Le poète et écrivain norvégien Rune Christiansen signe un roman d’une grande délicatesse sur le sentiment amoureux. L’Affaire des lubies du temps perdu a reçu le prix Transfuge du meilleur roman étranger de la rentrée d’hiver.
Une île battue par les vents et la pluie. Ce lieu qui ne sera jamais désigné autrement que comme « l’île », s’avère le cadre de ce roman au titre étrange, L’Affaire des lubies du temps perdu. Là-bas vit un homme qui cultive le mystère, et le goût de la littérature. Un solitaire et un indomptable, un poète et un jouisseur, balançant entre l’approximatif et le catégorique : un Prospero de notre siècle. Le récit commence lorsque Norma, sa fille, vient retrouver Torsten dans sa cabane. Que cherche-t-elle ? On ne sait pas bien, l’actrice vient de jouer Mitsou triomphalement en ville, et laisse derrière elle sa fille et ses projets, pour retrouver ce père, qu’elle a perdu de vue, sur cette île lointaine. Elle vient ici au nom d’une « lubie » qu’elle peine à saisir.
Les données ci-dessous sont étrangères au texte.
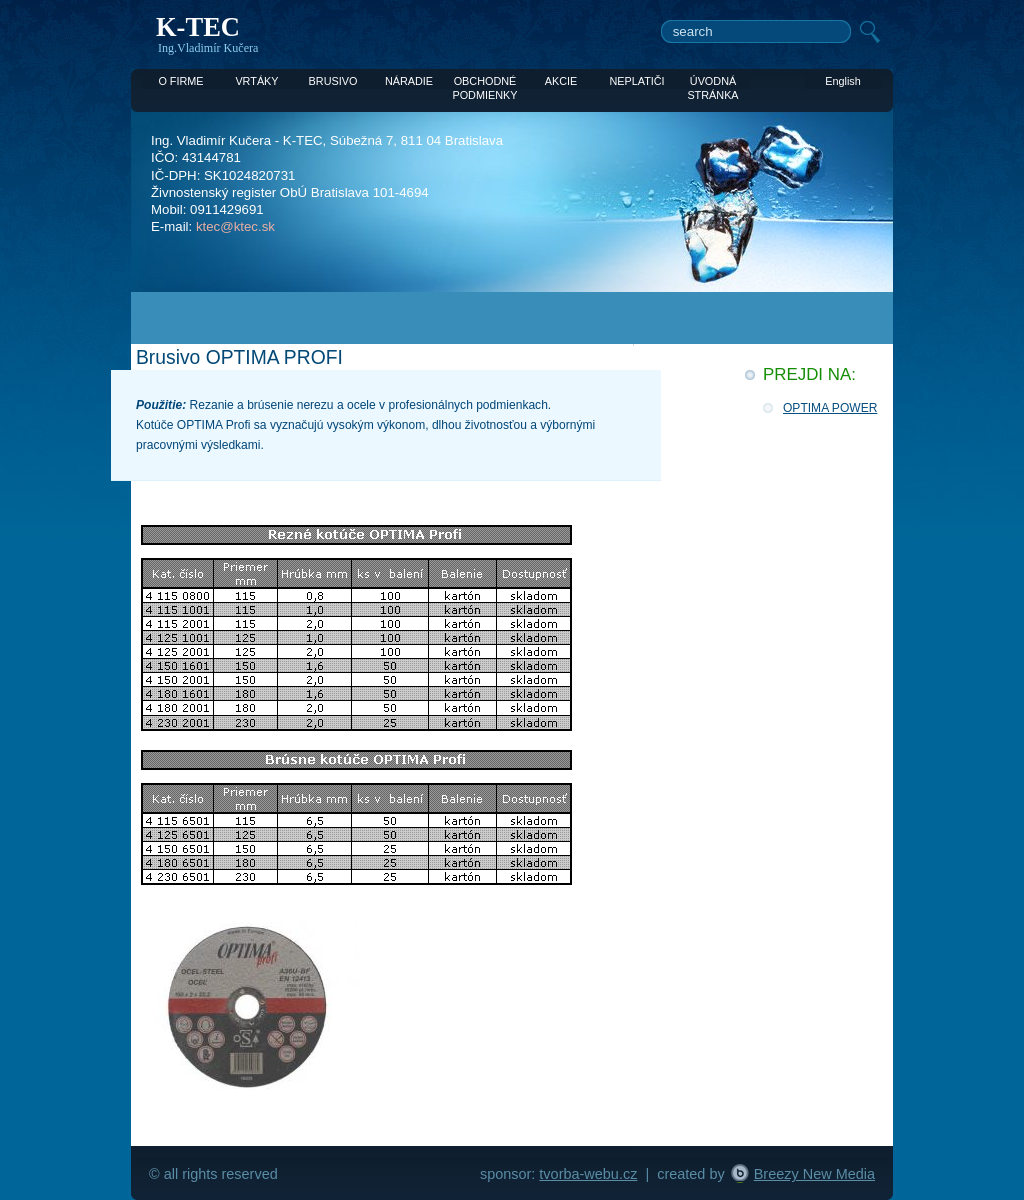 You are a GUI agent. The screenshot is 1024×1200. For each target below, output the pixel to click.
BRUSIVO (333, 81)
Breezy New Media (814, 1174)
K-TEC (198, 27)
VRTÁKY (256, 81)
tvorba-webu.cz (588, 1174)
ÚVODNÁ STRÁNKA (712, 82)
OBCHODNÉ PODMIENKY (484, 82)
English (843, 81)
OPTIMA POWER (830, 408)
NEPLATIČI (636, 81)
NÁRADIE (409, 81)
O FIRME (180, 81)
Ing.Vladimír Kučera (208, 48)
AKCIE (561, 81) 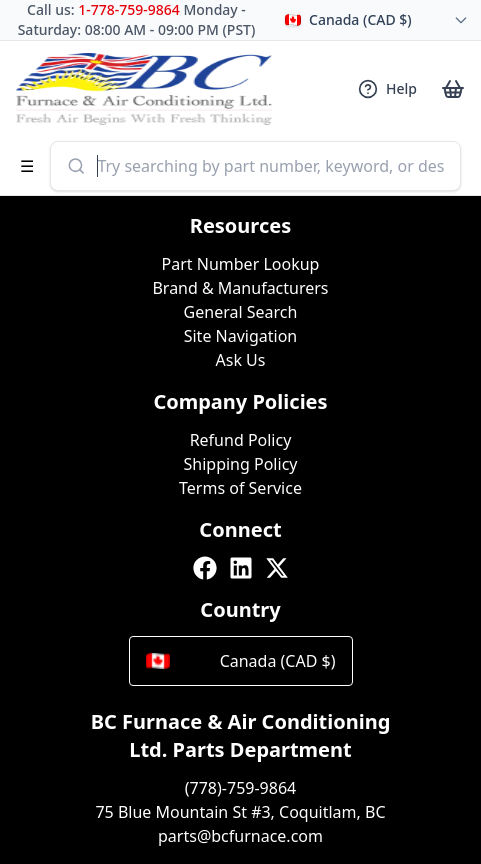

De jour en jour, elle partage le quotidien de son père : boire du vin, marcher sur les falaises, lire, parler du passé. Si la piste shakespearienne est tentante, plus on avance, plus on se rend compte que tempêtes et vagues ne sont là que pour faire entendre une musique sourde : celle des amours enfuis. Celle de la possibilité du sentiment à s’estomper, et à renaître. Si « le temps perdu » figure dans le titre du roman, c’est bien parce que les deux protagonistes se présentent peu à peu comme deux témoins d’un monde disparu. Mais ils ne parlent pas du même lieu. Nul hasard que Torsten aime à parler de Beckett, et Norma de Colette : nous sommes entre un homme qui touche à la fin de son existence, et une femme qui veut croire à l’amour, d’hier et de demain. Ainsi évoquent-ils très vite la mère de Norma, que Torsten a aimée, puis a quittée, bien qu’amoureux d’elle. La mère qui apparaît par de brefs tableaux, dans l’esprit de sa fille et de son mari : femme abandonnée au soleil dans un hamac, femme diminuée dans la maladie, femme indécise, amoureuse et fuyante. Torsten raconte ainsi à Norma la fin de leur couple : « Quand nous nous sommes séparés, quand ta mère et moi sommes partis chacun de notre côté, c’était comme se frotter le visage pour se débarrasser d’un masque. » Image troublante de la fin d’un amour qui serait à la fois retour à la vérité, et perte de soi.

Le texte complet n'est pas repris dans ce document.